- [TASK REQUIREMENTS] Please go line by line through the material and copy each one containing the word "hình".

### RECORD SET

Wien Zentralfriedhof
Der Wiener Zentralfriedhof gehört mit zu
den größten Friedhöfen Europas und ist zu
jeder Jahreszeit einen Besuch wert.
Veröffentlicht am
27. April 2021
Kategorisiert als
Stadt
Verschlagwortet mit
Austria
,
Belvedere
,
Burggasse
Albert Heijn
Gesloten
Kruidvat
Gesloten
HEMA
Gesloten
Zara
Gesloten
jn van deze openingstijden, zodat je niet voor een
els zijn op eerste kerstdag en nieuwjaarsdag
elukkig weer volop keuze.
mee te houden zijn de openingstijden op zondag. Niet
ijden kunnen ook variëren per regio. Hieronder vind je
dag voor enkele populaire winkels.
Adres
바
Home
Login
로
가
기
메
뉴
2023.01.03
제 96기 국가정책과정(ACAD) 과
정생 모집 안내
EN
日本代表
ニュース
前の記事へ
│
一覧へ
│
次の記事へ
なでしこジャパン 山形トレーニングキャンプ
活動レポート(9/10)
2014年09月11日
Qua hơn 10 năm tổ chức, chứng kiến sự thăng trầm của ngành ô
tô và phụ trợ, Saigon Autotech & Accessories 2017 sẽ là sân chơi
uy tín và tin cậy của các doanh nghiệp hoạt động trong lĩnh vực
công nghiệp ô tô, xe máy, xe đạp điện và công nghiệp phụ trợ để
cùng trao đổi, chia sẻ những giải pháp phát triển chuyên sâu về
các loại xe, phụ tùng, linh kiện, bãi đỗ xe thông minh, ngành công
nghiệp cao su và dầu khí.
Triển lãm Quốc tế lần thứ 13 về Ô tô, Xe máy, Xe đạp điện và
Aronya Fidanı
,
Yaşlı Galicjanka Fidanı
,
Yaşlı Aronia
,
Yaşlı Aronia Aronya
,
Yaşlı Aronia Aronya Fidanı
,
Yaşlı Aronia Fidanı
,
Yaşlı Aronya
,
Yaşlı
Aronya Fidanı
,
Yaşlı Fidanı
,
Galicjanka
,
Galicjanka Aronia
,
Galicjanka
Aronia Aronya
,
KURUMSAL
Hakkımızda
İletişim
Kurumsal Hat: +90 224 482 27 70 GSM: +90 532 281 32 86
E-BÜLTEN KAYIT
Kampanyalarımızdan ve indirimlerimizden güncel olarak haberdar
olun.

######
### RECORD SET

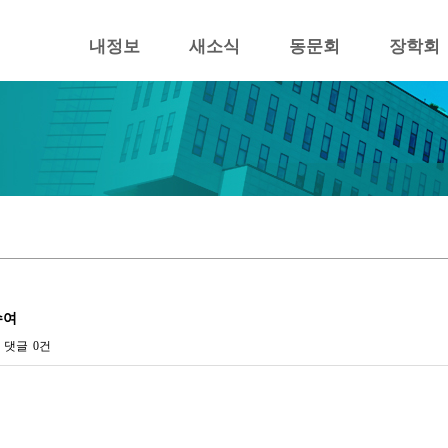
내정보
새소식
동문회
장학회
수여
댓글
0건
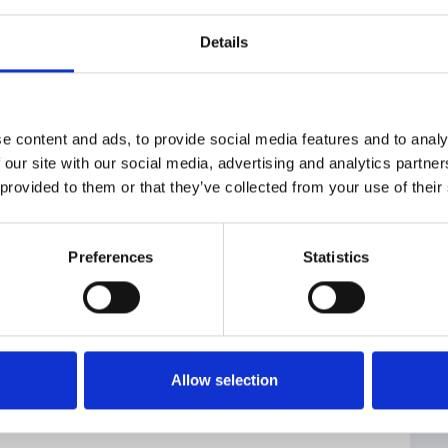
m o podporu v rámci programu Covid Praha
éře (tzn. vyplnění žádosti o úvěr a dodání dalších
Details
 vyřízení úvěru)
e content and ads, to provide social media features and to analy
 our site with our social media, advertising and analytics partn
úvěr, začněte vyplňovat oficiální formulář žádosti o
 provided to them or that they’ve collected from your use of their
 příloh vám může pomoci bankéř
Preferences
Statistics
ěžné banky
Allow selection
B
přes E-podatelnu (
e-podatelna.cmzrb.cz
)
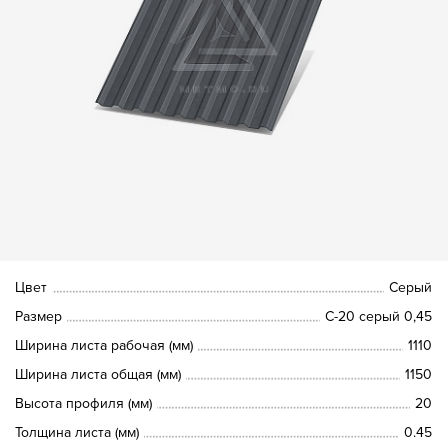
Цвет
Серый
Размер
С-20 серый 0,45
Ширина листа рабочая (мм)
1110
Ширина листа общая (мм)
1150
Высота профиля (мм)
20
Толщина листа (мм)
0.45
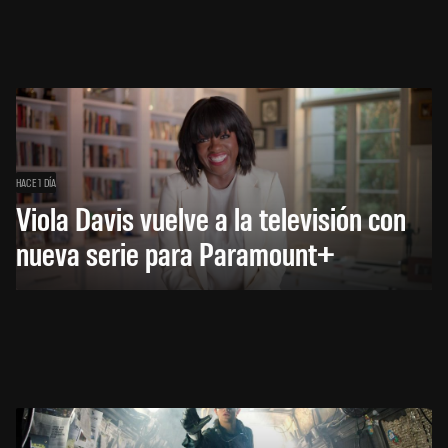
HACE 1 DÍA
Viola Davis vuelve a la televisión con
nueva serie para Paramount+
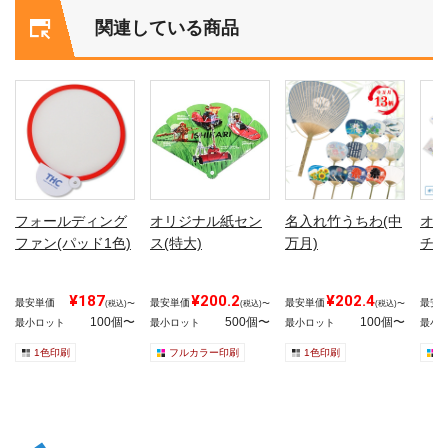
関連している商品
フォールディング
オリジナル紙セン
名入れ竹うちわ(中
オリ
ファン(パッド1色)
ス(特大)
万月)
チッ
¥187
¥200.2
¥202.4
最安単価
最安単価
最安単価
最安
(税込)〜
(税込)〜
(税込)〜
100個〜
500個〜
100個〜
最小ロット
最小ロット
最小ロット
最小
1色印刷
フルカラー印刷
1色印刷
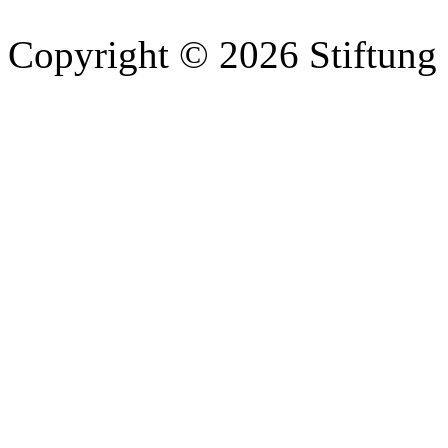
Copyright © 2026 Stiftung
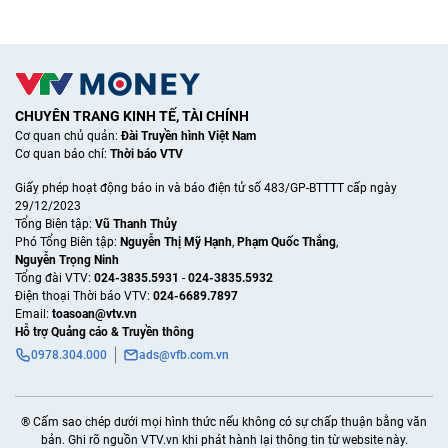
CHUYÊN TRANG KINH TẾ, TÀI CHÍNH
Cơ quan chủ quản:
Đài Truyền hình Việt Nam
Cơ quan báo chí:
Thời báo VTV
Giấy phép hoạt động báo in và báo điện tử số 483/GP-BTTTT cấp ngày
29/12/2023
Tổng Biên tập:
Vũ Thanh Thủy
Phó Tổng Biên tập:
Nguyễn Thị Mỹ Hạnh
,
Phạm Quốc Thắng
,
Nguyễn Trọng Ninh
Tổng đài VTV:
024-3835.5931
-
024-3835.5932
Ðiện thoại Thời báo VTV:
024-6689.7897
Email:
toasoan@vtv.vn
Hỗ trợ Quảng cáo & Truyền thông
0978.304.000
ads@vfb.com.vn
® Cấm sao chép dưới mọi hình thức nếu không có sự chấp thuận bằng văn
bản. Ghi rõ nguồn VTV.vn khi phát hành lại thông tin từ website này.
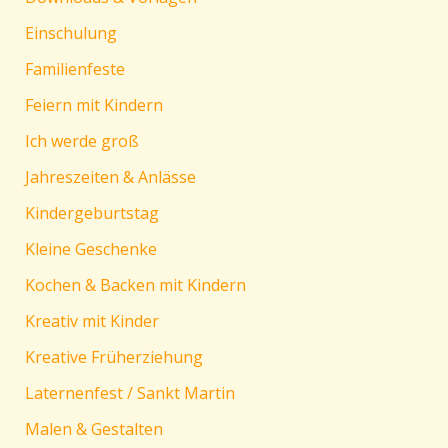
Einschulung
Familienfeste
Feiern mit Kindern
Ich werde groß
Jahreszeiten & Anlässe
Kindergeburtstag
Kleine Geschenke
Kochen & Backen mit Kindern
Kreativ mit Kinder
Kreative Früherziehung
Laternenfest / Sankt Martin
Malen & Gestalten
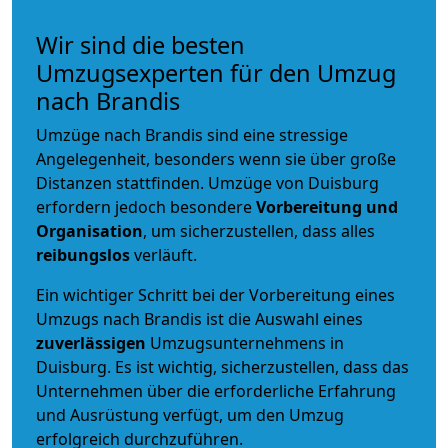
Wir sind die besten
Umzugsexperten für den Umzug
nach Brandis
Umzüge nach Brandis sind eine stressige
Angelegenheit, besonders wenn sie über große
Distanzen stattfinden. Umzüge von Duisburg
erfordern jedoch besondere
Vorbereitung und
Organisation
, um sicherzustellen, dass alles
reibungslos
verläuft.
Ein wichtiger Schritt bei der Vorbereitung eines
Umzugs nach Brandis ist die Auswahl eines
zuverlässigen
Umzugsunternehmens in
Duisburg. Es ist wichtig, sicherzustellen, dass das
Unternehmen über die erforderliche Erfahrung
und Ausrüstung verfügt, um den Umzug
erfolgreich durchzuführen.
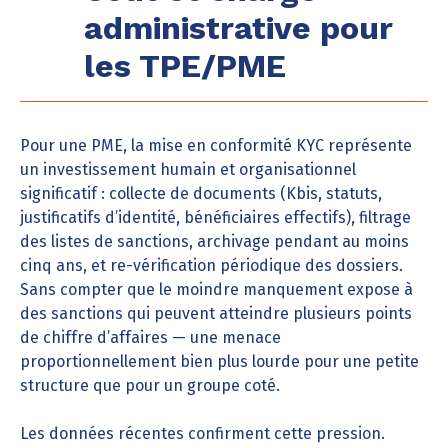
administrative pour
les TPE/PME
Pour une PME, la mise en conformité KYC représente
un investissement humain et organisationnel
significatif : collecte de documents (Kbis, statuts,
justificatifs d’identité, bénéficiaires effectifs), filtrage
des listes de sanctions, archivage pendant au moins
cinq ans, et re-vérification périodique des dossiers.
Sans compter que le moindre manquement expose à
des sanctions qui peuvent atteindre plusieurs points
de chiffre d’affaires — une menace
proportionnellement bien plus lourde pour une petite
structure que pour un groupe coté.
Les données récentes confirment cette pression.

######

- [OUTPUT FOR THIS EXERCISE]
Đài Truyền hình Việt Nam
® Cấm sao chép dưới mọi hình thức nếu không có sự chấp thuận bằng văn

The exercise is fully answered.